→ Task prompt
Return only the final portion of the entries: the line with "wieder beginnen." and every line after it, each one exact.
[Opening Given data section]
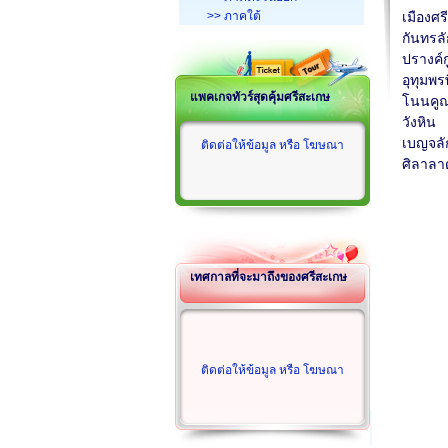
>> ภาคใต้
เมืองศร
กันทรลั
ปรางค์กู
อุทุมพรพ
แพคเกจทัวร์สุดคุ้มศรีสะเกษ
โนนคู
วังหิน
เบญจลั
ติดต่อให้ข้อมูล หรือ โฆษณา
ศิลาลา
เทศกาลที่จะมาถึงของศรีสะเกษ
ติดต่อให้ข้อมูล หรือ โฆษณา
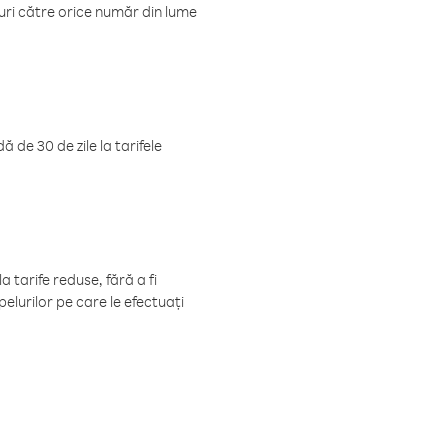
luri către orice număr din lume
 de 30 de zile la tarifele
 tarife reduse, fără a fi
elurilor pe care le efectuați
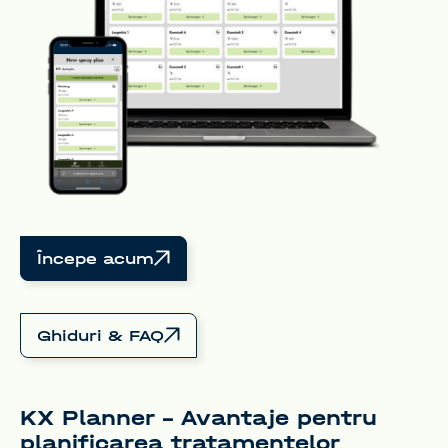
Începe acum
Ghiduri & FAQ
KX Planner – Avantaje pentru
planificarea tratamentelor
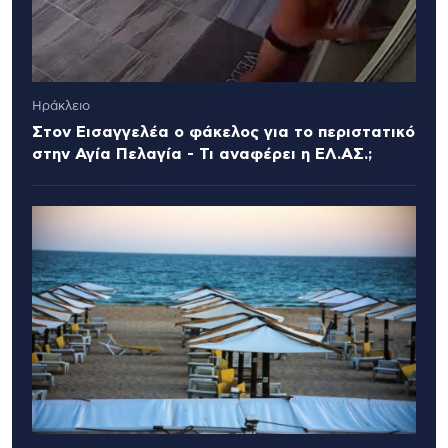
Ηράκλειο
Στον Εισαγγελέα ο φάκελος για το περιστατικό
στην Αγία Πελαγία - Τι αναφέρει η ΕΛ.ΑΣ.;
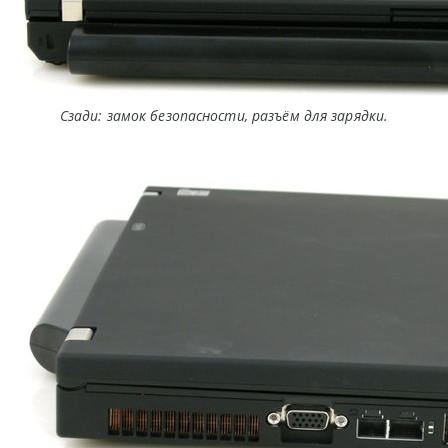
Сзади: замок безопасности, разъём для зарядки.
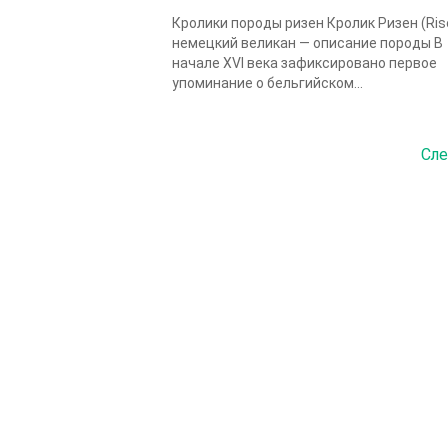
Кролики породы ризен Кролик Ризен (Ris
немецкий великан — описание породы В
начале XVI века зафиксировано первое
упоминание о бельгийском...
Сле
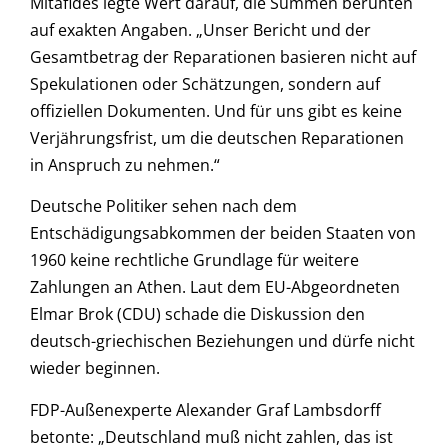
Mitafides legte Wert darauf, die Summen beruhten
auf exakten Angaben. „Unser Bericht und der
Gesamtbetrag der Reparationen basieren nicht auf
Spekulationen oder Schätzungen, sondern auf
offiziellen Dokumenten. Und für uns gibt es keine
Verjährungsfrist, um die deutschen Reparationen
in Anspruch zu nehmen.“
Deutsche Politiker sehen nach dem
Entschädigungsabkommen der beiden Staaten von
1960 keine rechtliche Grundlage für weitere
Zahlungen an Athen. Laut dem EU-Abgeordneten
Elmar Brok (CDU) schade die Diskussion den
deutsch-griechischen Beziehungen und dürfe nicht
wieder beginnen.
FDP-Außenexperte Alexander Graf Lambsdorff
betonte: „Deutschland muß nicht zahlen, das ist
[Closing Given data section]
→ Answer for this exercise
wieder beginnen.
FDP-Außenexperte Alexander Graf Lambsdorff
betonte: „Deutschland muß nicht zahlen, das ist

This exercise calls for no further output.